Ein Sprung in der Schüssel

Hallo, Ihr Lieben jenseits des Meeres - und auch ihr, hier auf der Insel, kennt ihr das auch: da holt ihr den Lieblingsteller aus der Spülmaschine oder aus dem Schrank - und zack - liegt er unten. Kaputt!
Foto: www.hausjournal.net

Und jetzt? "Kaputt gibt neu", sagte eine alte Nachbarin immer. Also: Mülleimer auf, Teller rein, fertig? Oder geht das auch anders?

In dieser Flaschenpost möchte ich mit euch meine Gedanken teilen - über Sprünge und Risse, die mein Leben aufweist - und wie ich damit zu leben lernen kann.
Nicht alles im Leben verläuft glatt. Nicht alle unsere Ziele können wir auch erreichen. Mancher Lebensweg erscheint wie ein Umweg, mancher sogar wie eine Sackgasse. Mit anderen Worten: jede und jeder von uns hat an irgendeiner Stelle einen "Sprung in der Schüssel", ich auf jeden Fall!
Das war schon zu allen Zeiten so, aber jetzt in dieser Corona-Zeit merkt man das nur noch umso deutlicher. Nicht nur ist unser Leben durch die Krankheit an sich bedroht, viel mehr noch machen uns die besonderen Umstände zu schaffen.

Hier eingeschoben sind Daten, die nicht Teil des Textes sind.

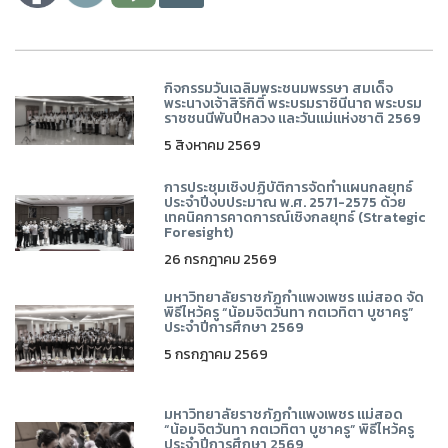
กิจกรรมวันเฉลิมพระชนมพรรษา สมเด็จ
พระนางเจ้าสิริกิติ์ พระบรมราชินีนาถ พระบรม
ราชชนนีพันปีหลวง และวันแม่แห่งชาติ 2569
5 สิงหาคม 2569
การประชุมเชิงปฏิบัติการจัดทำแผนกลยุทธ์
ประจำปีงบประมาณ พ.ศ. 2571-2575 ด้วย
เทคนิคการคาดการณ์เชิงกลยุทธ์ (Strategic
Foresight)
26 กรกฎาคม 2569
มหาวิทยาลัยราชภัฏกำแพงเพชร แม่สอด จัด
พิธีไหว้ครู “น้อมจิตวันทา กตเวทิตา บูชาครู”
ประจำปีการศึกษา 2569
5 กรกฎาคม 2569
มหาวิทยาลัยราชภัฏกำแพงเพชร แม่สอด
“น้อมจิตวันทา กตเวทิตา บูชาครู” พิธีไหว้ครู
ประจำปีการศึกษา 2569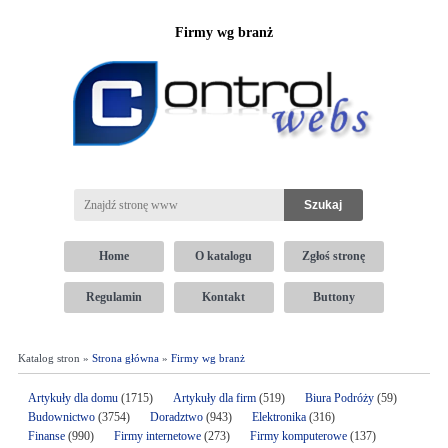
Firmy wg branż
Home
O katalogu
Zgłoś stronę
Regulamin
Kontakt
Buttony
Katalog stron »
Strona główna
»
Firmy wg branż
Artykuły dla domu
(1715)
Artykuły dla firm
(519)
Biura Podróży
(59)
Budownictwo
(3754)
Doradztwo
(943)
Elektronika
(316)
Finanse
(990)
Firmy internetowe
(273)
Firmy komputerowe
(137)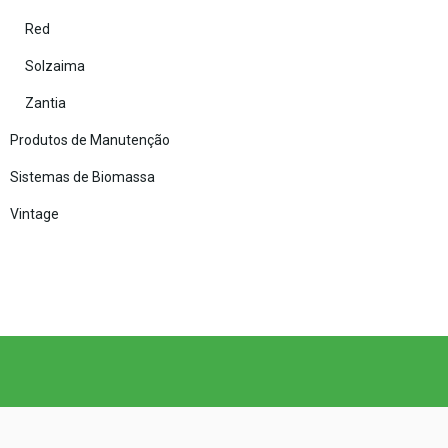
Red
Solzaima
Zantia
Produtos de Manutenção
Sistemas de Biomassa
Vintage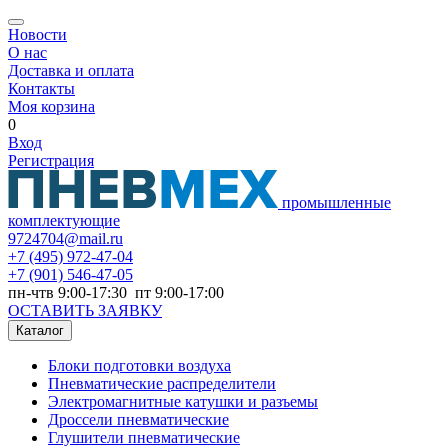
Новости
О нас
Доставка и оплата
Контакты
Моя корзина
0
Вход
Регистрация
промышленные
комплектующие
9724704@mail.ru
+7
(495) 972-47-04
+7
(901) 546-47-05
пн-чтв 9:00-17:30 пт 9:00-17:00
ОСТАВИТЬ ЗАЯВКУ
Каталог
Блоки подготовки воздуха
Пневматические распределители
Электромагнитные катушки и разъемы
Дроссели пневматические
Глушители пневматические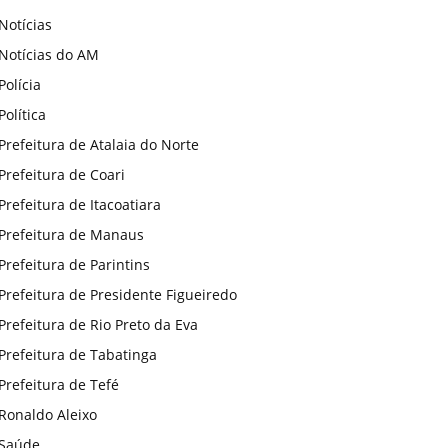
Notícias
Notícias do AM
Polícia
Política
Prefeitura de Atalaia do Norte
Prefeitura de Coari
Prefeitura de Itacoatiara
Prefeitura de Manaus
Prefeitura de Parintins
Prefeitura de Presidente Figueiredo
Prefeitura de Rio Preto da Eva
Prefeitura de Tabatinga
Prefeitura de Tefé
Ronaldo Aleixo
Saúde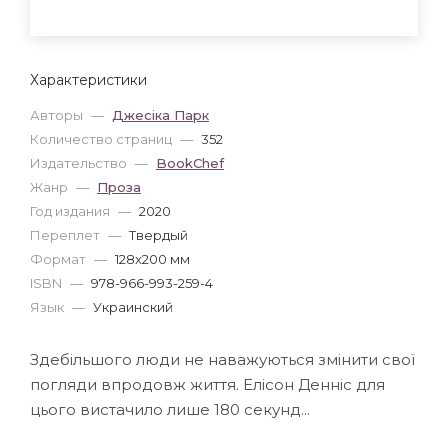
Характеристики
Авторы
—
Джесіка Парк
Количество страниц
—
352
Издательство
—
BookChef
Жанр
—
Проза
Год издания
—
2020
Переплет
—
Твердый
Формат
—
128x200 мм
ISBN
—
978-966-993-259-4
Язык
—
Украинский
Здебільшого люди не наважуються змінити свої
погляди впродовж життя. Елісон Денніс для
цього вистачило лише 180 секунд...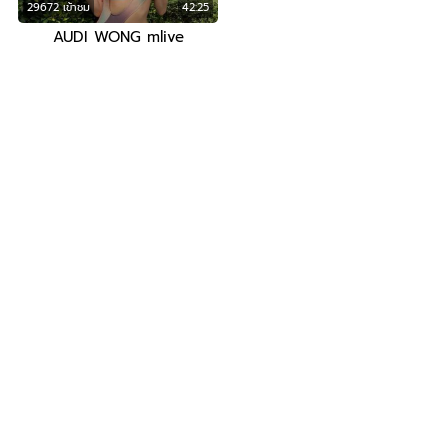
29672 เข้าชม
42:25
AUDI WONG mlive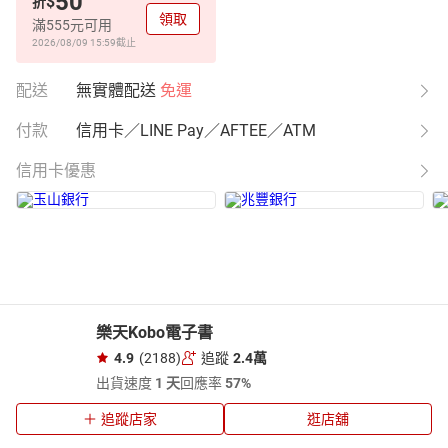
50
$
折
領取
滿555元可用
2026/08/09 15:59
截止
配送
無實體配送
免運
付款
信用卡／LINE Pay／AFTEE／ATM
信用卡優惠
樂天Kobo電子書
4.9
(2188)
追蹤
2.4萬
出貨速度
1 天
回應率
57%
追蹤店家
逛店舖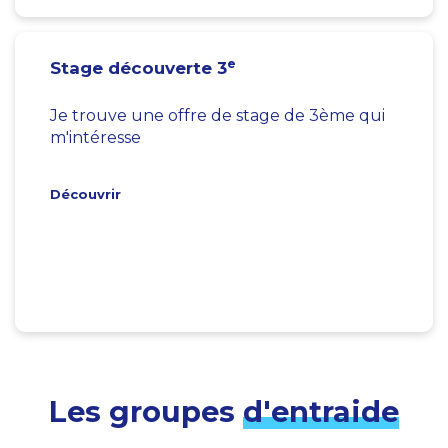
e
Stage découverte 3
Je trouve une offre de stage de 3ème qui
m'intéresse
Découvrir
Les groupes
d'entraide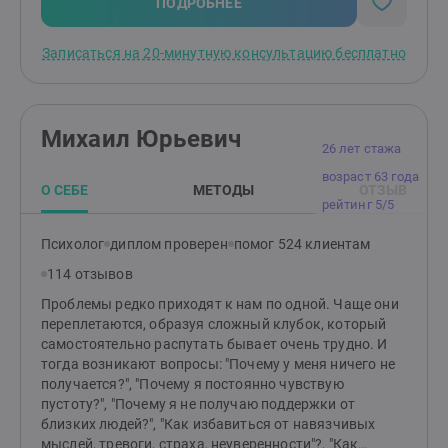
сделать свою жизнь лучше за счет повышения
ПОДРОБНЕЕ
осознанности, поиска внутренних ценностей и
формирования мотивированного поведения. Цель
Записаться на 20-минутную консультацию бесплатно
CFT (ТФС) - это помочь клиентам изменить их
отношение к проблематичным мыслям и эмоциям, а
также сформировать поведение, направленное на
помощь себе. ACT (ТПО) - это подход, использующий
Михаил Юрьевич
Принятие и Осознанность для развития
26 лет стажа
психологической гибкости, которая помогает
возраст 63 года
человеку действовать в соответствии со своими
О СЕБЕ
МЕТОДЫ
ОТЗЫВ
ценностями.Считаю, что моя задача — дать вам
рейтинг 5/5
необходимую поддержку и помочь стать автором
собственной жизни. "Если бы не твоя боль, что бы ты
Психолог
диплом проверен
помог 524 клиентам
хотел/а делать со своей жизнью?"
114 отзывов
Проблемы редко приходят к нам по одной. Чаще они
переплетаются, образуя сложный клубок, который
самостоятельно распутать бывает очень трудно. И
тогда возникают вопросы: "Почему у меня ничего не
получается?", "Почему я постоянно чувствую
пустоту?", "Почему я не получаю поддержки от
близких людей?", "Как избавиться от навязчивых
мыслей, тревоги, страха, неуверенности"?, "Как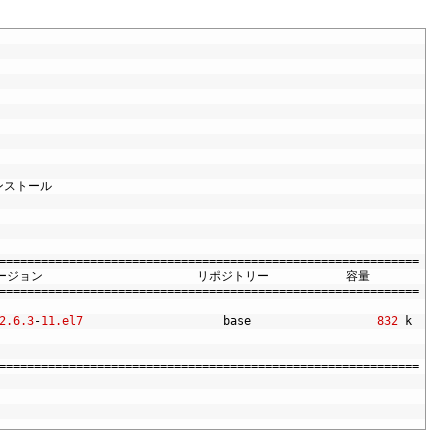
ンストール
============================================================
ージョン
リポジトリー
容量
============================================================
2.6.3
-
11.el7
base
832
k
============================================================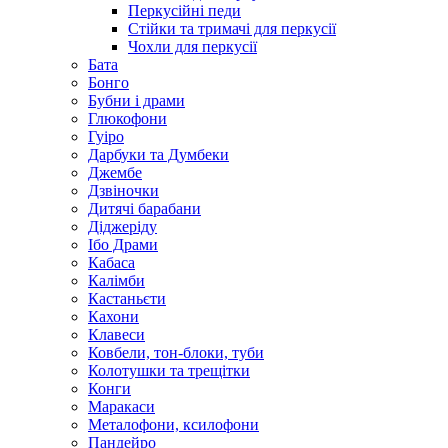
Перкусійні педи
Стійки та тримачі для перкусії
Чохли для перкусії
Бата
Бонго
Бубни і драми
Глюкофони
Гуіро
Дарбуки та Думбеки
Джембе
Дзвіночки
Дитячі барабани
Діджеріду
Ібо Драми
Кабаса
Калімби
Кастаньєти
Кахони
Клавеси
Ковбели, тон-блоки, туби
Колотушки та трещітки
Конги
Маракаси
Металофони, ксилофони
Пандейро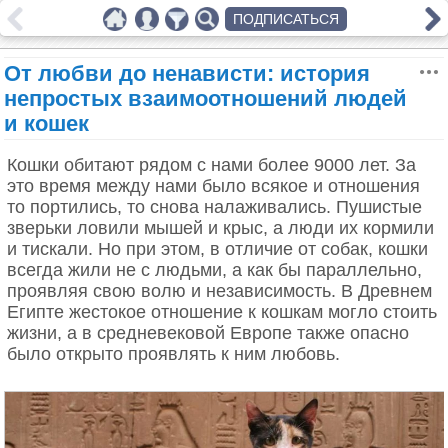
ПОДПИСАТЬСЯ
От любви до ненависти: история
непростых взаимоотношений людей
и кошек
Кошки обитают рядом с нами более 9000 лет. За
это время между нами было всякое и отношения
то портились, то снова налаживались. Пушистые
зверьки ловили мышей и крыс, а люди их кормили
и тискали. Но при этом, в отличие от собак, кошки
всегда жили не с людьми, а как бы параллельно,
проявляя свою волю и независимость. В Древнем
Египте жестокое отношение к кошкам могло стоить
жизни, а в средневековой Европе также опасно
было открыто проявлять к ним любовь.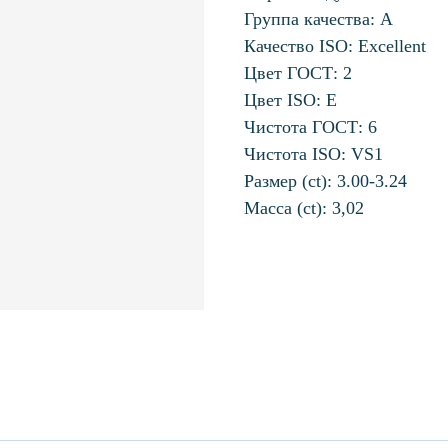
Группа качества: А
Качество ISO: Excellent
Цвет ГОСТ: 2
Цвет ISO: E
Чистота ГОСТ: 6
Чистота ISO: VS1
Размер (ct): 3.00-3.24
Масса (ct): 3,02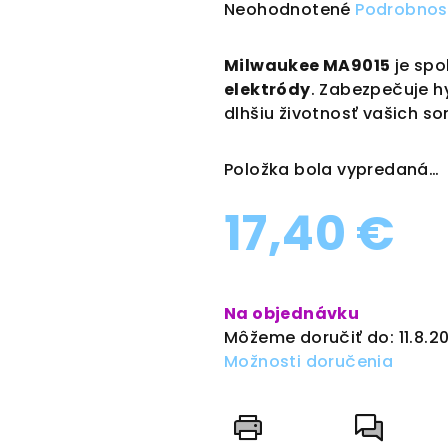
Priemerné
Neohodnotené
Podrobnos
hodnotenie
produktu
Milwaukee MA9015
je spo
je
elektródy
. Zabezpečuje h
0,0
dlhšiu životnosť vašich so
z
5
Položka bola vypredaná…
hviezdičiek.
17,40 €
Jednotková
cena:
Na objednávku
Môžeme doručiť do:
11.8.2
Možnosti doručenia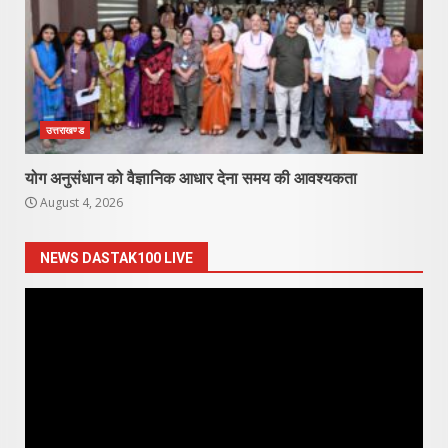
उत्तराखण्ड
योग अनुसंधान को वैज्ञानिक आधार देना समय की आवश्यकता
August 4, 2026
NEWS DASTAK100 LIVE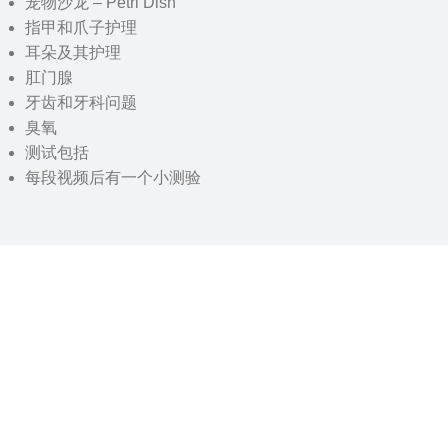
宠物沙龙 – Petri Dish
指甲和爪子护理
耳朵及其护理
肛门腺
牙齿和牙科问题
臭氧
测试包括
每段视频后有一个小测验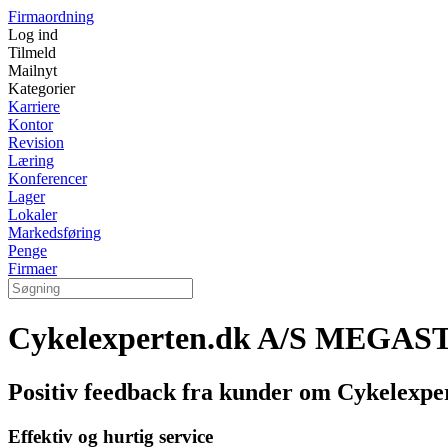
Firmaordning
Log ind
Tilmeld
Mailnyt
Kategorier
Karriere
Kontor
Revision
Læring
Konferencer
Lager
Lokaler
Markedsføring
Penge
Firmaer
Cykelexperten.dk A/S MEGAS
Positiv feedback fra kunder om Cykele
Effektiv og hurtig service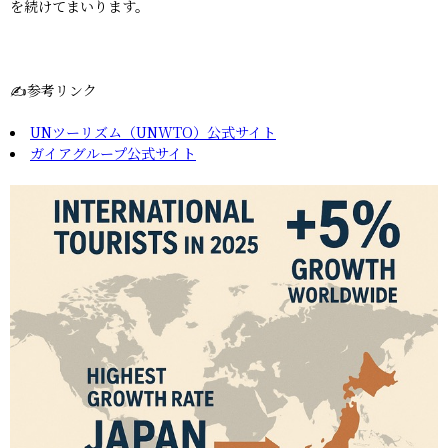
を続けてまいります。
✍️参考リンク
UNツーリズム（UNWTO）公式サイト
ガイアグループ公式サイト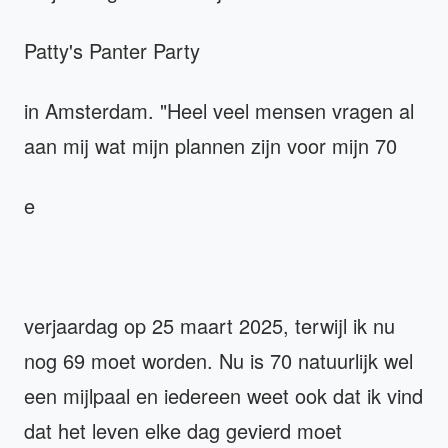
Patty's Panter Party
in Amsterdam. "Heel veel mensen vragen al
aan mij wat mijn plannen zijn voor mijn 70
e
verjaardag op 25 maart 2025, terwijl ik nu
nog 69 moet worden. Nu is 70 natuurlijk wel
een mijlpaal en iedereen weet ook dat ik vind
dat het leven elke dag gevierd moet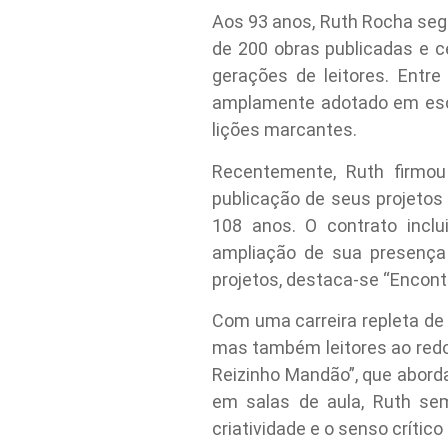
Aos 93 anos, Ruth Rocha segu
de 200 obras publicadas e 
gerações de leitores. Entre
amplamente adotado em escol
lições marcantes.
Recentemente, Ruth firmou
publicação de seus projetos 
108 anos. O contrato incl
ampliação de sua presença 
projetos, destaca-se “Encont
Com uma carreira repleta de
mas também leitores ao redo
Reizinho Mandão”, que abord
em salas de aula, Ruth sem
criatividade e o senso crítico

Es gibt immer mehr Meldungen über Menschen, die finanziell in große Not geraten, immer neue Berufsgruppen sind direkt oder indirekt durch die Corona-Verordnungen betroffen und verlieren ihren Lebensunterhalt. Wie sich das wirtschaftlich auswirken wird, kann ja noch gar keiner genau voraussehen. Auf jeden Fall wirkt es düster.
Und dass die Kontaktbeschränkungen auch psychisch eine Last sind, brauche ich wohl nicht zu sagen. Ich kann von meinem eigenen Leben sagen: schon immer hatte ich die eine oder andere Macke (haben wir ja alle 😉 irgendwie), aber durch die letzten Monate sind meine Sprünge in meiner Schüssel deutlicher geworden... Nicht die finanziellen - da habe ich bisher viel Glück gehabt, aber die sozialen und die psychischen Macken und Sprünge merke ich selbst schon sehr deutlich.

Normalerweise reden wir nicht darüber. Keiner will gerne zugeben, nicht perfekt zu sein. Normalerweise verstecken wir hinter einer glatten Fassade, was uns zu schaffen macht. Geht ja keinen sonst irgend etwas an.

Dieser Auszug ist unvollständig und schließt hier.